In August 2011, scientists walked into their labs and were met with a disturbing sight: thousands of purple sea urchins and other marine invertebrates were dead in their tanks—which are fed directly by seawater.
Outside, the tea-colored ocean washed up carcasses of red abalone, large sea stars, and football-sized, snail-like chitons.
Less conspicuous—but even more heavily impacted as a population—were millions of purple sea urchins and tiny sea stars that died along a 62-mile stretch of coast in Northern California, according to a new study published in PLOS ONE.
“We might not have known urchins and six-armed sea stars were affected if lab-held animals hadn’t died right in front of us,” says Laura Jurgens, a graduate student at the Bodega Marine Laboratory at the University of California, Davis.

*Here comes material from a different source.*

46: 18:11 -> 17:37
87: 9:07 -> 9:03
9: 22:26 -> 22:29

Near 100 percent mortality
Scientists documented almost 100 percent mortality of purple sea urchins and six-armed sea stars over an area that stretched from southern Mendocino County to Bodega Bay in Sonoma County. Intertidal zones that once looked like pools of purple held only burrows in the bedrock—telltale markers that purple sea urchins were once there. Only 10 purple urchins were found in an area once home to millions of them.

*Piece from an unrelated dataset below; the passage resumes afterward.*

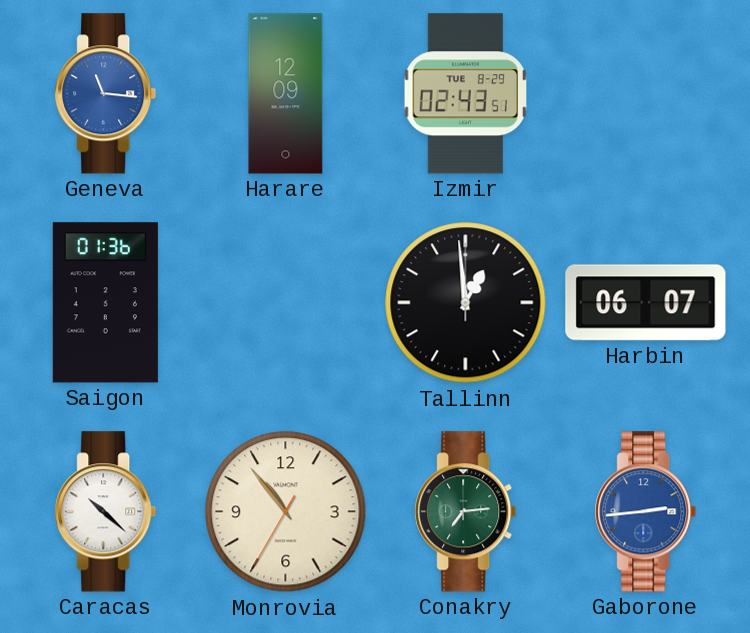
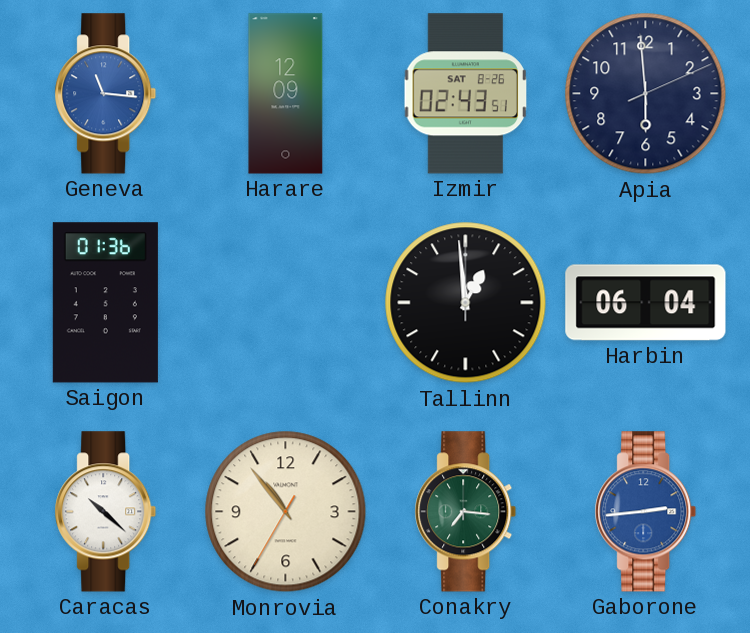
Izmir date: TUE 8-29 -> SAT 8-26
Apia: none -> 5:59
Harbin: 06:07 -> 06:04
Conakry: 7:14 -> 7:16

“If something disappears and we don’t document it, we might not ever know it was there, and we might forget.”
The disappearance of these species to the area suggests long-term population and ecosystem consequences, Jurgens says. “We’re expecting real ecological changes in how these tide pools operate.”

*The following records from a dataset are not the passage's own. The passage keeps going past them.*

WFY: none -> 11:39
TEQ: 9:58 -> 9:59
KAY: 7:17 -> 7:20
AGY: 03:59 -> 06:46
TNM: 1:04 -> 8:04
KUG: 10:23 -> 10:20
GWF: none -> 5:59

The silver-dollar-sized, six-armed sea star is a key tide-pool predator, and purple sea urchins serve as cleanup crews and recyclers for kelp detritus that washes ashore, processing the kelp into nutrients. Purple sea urchins also provide food for shorebirds and some mammals living along the coast.
Unlike sea star wasting syndrome, a disease that has progressed over years as sea stars literally waste away, this die-off was fast, wiping out these two species in as little as a few days. The die-off also occurred about two years before recent incidences of sea star wasting syndrome were observed along the West Coast.
Instead, the mass mortality was likely caused by a harmful algal bloom. Such blooms are expected to occur more often due to the combination of global warming, ocean acidification, and land-use changes, scientists warn.
That is all the more reason why documenting such mass mortality events is important to better understand—and prepare for—trends happening to ocean ecosystems, Jurgens says.
Purple sea urchins have begun to recolonize the area. But it might be decades before the more home-bodied six-armed sea stars return, since their babies can only crawl small distances away from their mothers. Males and females would need to arrive on floating debris to begin to repopulate the species here, which is unlikely to happen very often, Jurgens says.
“If someone were to come to this area, they wouldn’t know these six-armed sea stars existed here, even though this has been a main part of their species range. If something disappears and we don’t document it, we might not ever know it was there, and we might forget.”
The National Science Foundation, the Monitoring Enterprise, California Ocean Sciences Trust, Partnership for Interdisciplinary Studies of Coastal Oceans, the David and Lucile Packard Foundation, and the California Department of Fish and Wildlife funded the work.
Researchers from UC Davis, UC Merced, and UC Santa Cruz are coauthors of the study.